"Louie Louie" is an American rock 'n' roll song written by Richard Berry in 1955. It is written in the style of a Jamaican ballad; and tells, in simple verse-chorus form, the first-person story of a Jamaican sailor returning to the island to see his lady love.
A recording by The Kingsmen in 1963 is the best-known version. The Kingsmen's edition was also the subject of an FBI investigation.

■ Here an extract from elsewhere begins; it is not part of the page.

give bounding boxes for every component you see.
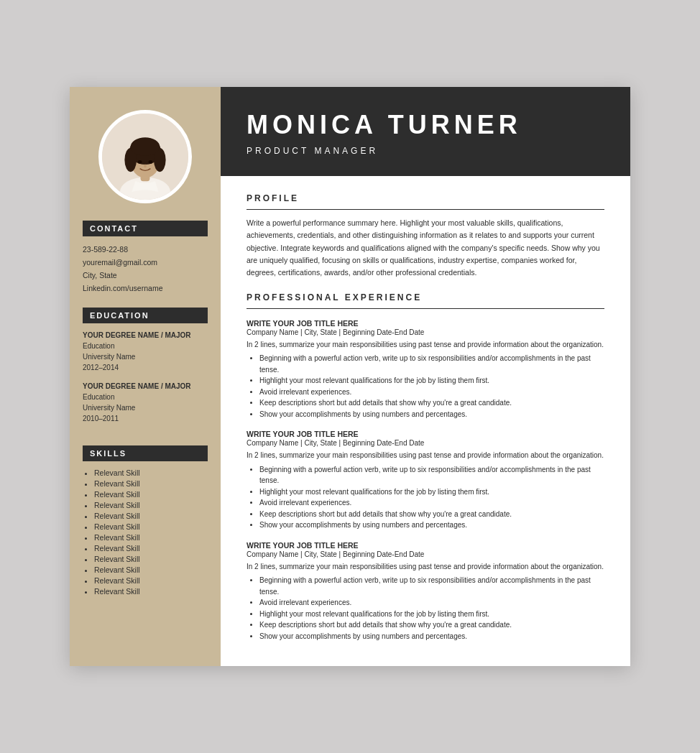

In February, 1964, an outraged parent wrote to Robert Kennedy, then the Attorney General of the United States, alleging that the lyrics of "Louie Louie" were obscene. The Federal Bureau of Investigation investigated the complaint. In June 1965, the FBI laboratory obtained a copy of the Kingsmen recording and, after two years of investigation, concluded that the recording could not be interpreted, that it was "unintelligible at any speed," and therefore the Bureau could not find that the recording was obscene. In September 1965, an FBI agent interviewed one member of the Kingsmen, who denied that there was any obscenity in the song.
The lyrics controversy resurfaced briefly in 2005 when the superintendent of the school system in Benton Harbor, Michigan refused to let the marching band at one of the schools play the song in a parade. She later relented.
The song is ranked #55 on the Rolling Stone magazine's list of "The 500 Greatest Songs of All Time".